The number of coronavirus cases in Hawaii saw some sharp daily increases at the end of last week. Cases are growing steadily in several other parts of the United States. One overseas country that had early success with the virus is now facing a new challenge.
Parts of South Korea are experiencing a second wave of the novel coronavirus, and authorities say it was likely sparked by behavior during a single holiday weekend.
The head of the Korea Centers for Disease Control said the first wave ended in April. And on Monday she warned in a media briefing, “If a wave is defined as an explosion of infections that significantly strains the health care system, I believe a second wave is in progress in the Greater Seoul area.”

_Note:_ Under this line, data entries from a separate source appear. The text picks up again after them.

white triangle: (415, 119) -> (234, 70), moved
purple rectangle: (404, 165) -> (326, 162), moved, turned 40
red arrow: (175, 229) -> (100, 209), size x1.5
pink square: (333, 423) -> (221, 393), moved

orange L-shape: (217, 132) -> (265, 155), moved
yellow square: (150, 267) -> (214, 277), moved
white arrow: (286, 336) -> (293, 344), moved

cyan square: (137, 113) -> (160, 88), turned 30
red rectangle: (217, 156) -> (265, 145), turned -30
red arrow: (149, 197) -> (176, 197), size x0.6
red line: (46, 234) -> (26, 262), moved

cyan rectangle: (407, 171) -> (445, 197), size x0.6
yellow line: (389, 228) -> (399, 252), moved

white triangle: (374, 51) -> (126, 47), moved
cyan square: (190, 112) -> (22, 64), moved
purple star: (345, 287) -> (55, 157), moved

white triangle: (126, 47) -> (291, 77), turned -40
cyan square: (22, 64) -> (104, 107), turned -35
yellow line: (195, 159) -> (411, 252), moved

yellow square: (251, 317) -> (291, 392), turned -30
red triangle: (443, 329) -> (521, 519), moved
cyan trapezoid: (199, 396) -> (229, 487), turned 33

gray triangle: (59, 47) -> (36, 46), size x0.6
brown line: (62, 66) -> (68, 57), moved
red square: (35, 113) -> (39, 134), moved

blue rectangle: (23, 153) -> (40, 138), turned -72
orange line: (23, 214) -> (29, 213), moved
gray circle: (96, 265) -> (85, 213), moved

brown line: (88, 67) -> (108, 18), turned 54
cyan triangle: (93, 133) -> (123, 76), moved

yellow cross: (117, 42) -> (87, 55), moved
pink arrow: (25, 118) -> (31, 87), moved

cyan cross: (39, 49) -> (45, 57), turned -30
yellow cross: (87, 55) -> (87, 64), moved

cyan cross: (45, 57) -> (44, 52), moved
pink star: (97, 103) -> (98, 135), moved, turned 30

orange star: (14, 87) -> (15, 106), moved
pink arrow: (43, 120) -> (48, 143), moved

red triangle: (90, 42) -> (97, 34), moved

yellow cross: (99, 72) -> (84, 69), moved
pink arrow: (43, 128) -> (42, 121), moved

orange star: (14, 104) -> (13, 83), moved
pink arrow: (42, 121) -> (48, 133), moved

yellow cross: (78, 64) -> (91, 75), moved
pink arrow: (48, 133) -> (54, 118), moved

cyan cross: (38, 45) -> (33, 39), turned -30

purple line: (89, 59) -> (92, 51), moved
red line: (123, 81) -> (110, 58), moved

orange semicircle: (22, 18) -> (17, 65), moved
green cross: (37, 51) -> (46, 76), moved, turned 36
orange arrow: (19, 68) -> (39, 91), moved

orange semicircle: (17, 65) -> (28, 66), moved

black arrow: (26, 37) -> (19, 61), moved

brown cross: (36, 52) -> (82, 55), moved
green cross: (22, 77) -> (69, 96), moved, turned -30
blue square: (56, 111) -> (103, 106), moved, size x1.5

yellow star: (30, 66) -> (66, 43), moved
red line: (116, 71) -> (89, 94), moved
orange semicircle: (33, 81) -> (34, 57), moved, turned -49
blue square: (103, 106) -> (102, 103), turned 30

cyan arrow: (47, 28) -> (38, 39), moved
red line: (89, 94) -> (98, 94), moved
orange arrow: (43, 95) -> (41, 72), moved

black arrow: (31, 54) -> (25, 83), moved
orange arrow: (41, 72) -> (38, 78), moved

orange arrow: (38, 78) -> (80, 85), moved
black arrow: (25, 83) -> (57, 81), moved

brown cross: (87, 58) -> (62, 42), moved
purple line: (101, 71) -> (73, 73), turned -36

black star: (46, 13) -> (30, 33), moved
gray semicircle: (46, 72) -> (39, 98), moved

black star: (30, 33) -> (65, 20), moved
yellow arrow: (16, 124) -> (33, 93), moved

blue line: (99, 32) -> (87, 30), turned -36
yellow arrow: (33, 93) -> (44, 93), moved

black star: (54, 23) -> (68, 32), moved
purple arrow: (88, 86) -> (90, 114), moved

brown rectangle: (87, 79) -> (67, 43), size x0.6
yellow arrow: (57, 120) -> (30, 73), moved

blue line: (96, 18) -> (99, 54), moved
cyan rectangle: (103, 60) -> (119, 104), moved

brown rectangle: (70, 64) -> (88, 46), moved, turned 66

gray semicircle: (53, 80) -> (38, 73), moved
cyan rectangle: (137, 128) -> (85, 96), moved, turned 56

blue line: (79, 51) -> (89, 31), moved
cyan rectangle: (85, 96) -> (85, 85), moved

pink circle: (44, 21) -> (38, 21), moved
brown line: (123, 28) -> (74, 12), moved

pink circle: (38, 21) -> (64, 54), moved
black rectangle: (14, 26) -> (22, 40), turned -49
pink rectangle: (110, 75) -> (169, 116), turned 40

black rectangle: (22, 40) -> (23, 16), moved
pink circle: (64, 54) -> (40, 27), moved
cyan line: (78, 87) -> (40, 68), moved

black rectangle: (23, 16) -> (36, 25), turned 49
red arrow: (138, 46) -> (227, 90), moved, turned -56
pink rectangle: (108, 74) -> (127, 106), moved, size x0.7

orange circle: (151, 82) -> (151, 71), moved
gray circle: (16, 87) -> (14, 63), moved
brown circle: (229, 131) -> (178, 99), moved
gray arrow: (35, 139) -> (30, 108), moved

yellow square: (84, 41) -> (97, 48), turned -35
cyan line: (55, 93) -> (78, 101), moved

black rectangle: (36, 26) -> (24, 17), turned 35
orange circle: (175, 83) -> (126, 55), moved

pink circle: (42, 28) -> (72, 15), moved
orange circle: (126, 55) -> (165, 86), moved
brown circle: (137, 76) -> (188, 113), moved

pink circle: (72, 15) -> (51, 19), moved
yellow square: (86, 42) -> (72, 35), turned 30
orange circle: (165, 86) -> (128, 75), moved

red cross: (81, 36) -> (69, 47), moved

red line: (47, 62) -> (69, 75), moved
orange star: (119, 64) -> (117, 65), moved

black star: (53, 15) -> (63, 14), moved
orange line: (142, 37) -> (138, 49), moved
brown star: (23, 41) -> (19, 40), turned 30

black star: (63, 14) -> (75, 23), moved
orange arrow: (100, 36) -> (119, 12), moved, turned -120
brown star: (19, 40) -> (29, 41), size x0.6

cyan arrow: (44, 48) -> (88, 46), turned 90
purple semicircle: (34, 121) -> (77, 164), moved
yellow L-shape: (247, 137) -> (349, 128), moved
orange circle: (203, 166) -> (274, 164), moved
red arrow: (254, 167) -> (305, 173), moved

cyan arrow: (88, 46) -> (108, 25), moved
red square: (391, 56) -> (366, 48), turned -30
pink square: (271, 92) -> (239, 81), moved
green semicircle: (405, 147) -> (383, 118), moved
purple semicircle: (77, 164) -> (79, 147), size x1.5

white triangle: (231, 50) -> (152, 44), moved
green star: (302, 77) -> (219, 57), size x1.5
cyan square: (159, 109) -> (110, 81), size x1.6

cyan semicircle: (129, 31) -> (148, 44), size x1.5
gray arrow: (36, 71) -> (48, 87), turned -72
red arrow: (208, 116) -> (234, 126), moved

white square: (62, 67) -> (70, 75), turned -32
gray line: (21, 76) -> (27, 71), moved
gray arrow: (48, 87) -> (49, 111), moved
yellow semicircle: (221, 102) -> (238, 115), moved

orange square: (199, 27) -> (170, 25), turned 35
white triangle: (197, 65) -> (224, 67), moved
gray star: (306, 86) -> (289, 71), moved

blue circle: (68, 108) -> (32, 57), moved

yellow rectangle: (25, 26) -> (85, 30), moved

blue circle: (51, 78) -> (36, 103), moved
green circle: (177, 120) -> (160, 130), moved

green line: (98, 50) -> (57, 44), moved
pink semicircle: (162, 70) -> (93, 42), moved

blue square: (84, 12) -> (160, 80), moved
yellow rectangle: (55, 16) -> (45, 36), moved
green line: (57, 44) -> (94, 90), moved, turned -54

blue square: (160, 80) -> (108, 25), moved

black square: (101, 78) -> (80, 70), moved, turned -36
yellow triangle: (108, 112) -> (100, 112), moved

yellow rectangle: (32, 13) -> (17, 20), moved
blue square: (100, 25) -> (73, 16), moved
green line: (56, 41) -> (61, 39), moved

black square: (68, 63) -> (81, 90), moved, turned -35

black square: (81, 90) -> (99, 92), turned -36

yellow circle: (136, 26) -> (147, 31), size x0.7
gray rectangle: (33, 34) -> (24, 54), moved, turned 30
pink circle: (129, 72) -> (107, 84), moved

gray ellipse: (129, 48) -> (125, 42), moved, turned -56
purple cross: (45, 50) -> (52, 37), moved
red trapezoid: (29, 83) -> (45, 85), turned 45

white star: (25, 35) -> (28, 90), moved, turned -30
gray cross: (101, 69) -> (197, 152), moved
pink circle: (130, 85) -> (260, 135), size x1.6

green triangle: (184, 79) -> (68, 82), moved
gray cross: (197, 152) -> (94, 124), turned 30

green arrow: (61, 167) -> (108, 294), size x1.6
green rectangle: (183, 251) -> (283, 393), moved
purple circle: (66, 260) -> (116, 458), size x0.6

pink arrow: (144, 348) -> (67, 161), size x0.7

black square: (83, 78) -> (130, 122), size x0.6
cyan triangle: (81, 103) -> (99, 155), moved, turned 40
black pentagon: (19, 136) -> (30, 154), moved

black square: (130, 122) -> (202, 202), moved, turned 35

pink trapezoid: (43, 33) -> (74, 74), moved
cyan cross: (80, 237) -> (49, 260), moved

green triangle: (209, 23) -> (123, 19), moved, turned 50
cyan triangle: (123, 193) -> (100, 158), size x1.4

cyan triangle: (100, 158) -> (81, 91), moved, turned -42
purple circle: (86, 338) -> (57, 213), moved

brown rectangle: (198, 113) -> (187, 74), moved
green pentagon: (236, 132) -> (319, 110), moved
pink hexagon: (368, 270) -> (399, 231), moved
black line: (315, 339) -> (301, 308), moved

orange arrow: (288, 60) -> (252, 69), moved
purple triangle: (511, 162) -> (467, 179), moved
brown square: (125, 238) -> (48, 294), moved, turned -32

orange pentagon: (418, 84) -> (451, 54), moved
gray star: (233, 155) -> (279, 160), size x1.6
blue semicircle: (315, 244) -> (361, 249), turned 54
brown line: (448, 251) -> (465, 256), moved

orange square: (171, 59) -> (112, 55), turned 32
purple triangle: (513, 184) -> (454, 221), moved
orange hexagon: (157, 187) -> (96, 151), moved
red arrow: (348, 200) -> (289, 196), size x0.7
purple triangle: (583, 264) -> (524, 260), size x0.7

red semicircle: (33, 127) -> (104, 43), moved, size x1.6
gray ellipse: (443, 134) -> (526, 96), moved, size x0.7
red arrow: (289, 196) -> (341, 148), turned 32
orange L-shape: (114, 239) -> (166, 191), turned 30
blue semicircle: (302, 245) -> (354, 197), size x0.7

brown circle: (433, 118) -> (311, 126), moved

In late February, South Korea reported the first extensive spread of COVID-19 outside of China. But by late April, testing, contact tracing, isolation and distancing were used extensively across the country — and new daily cases had fallen to the single digits.
But then a holiday weekend starting Friday May 1st led to broader travel, and clusters at bars in Seoul — part of an outbreak that has grown. Government figures show the monthly patient count in the Seoul area at roughly 800 so far in June – compared to roughly 500 in May and a little more than 400 in April.
South Korea relaxed some social distancing regulations in early May, but not in every area of the country.
Seoul has maintained stricter guidelines, and Yonhap News reports health authorities are warning they could extend those measures across the country if the number of cases continues to rise — and to spread.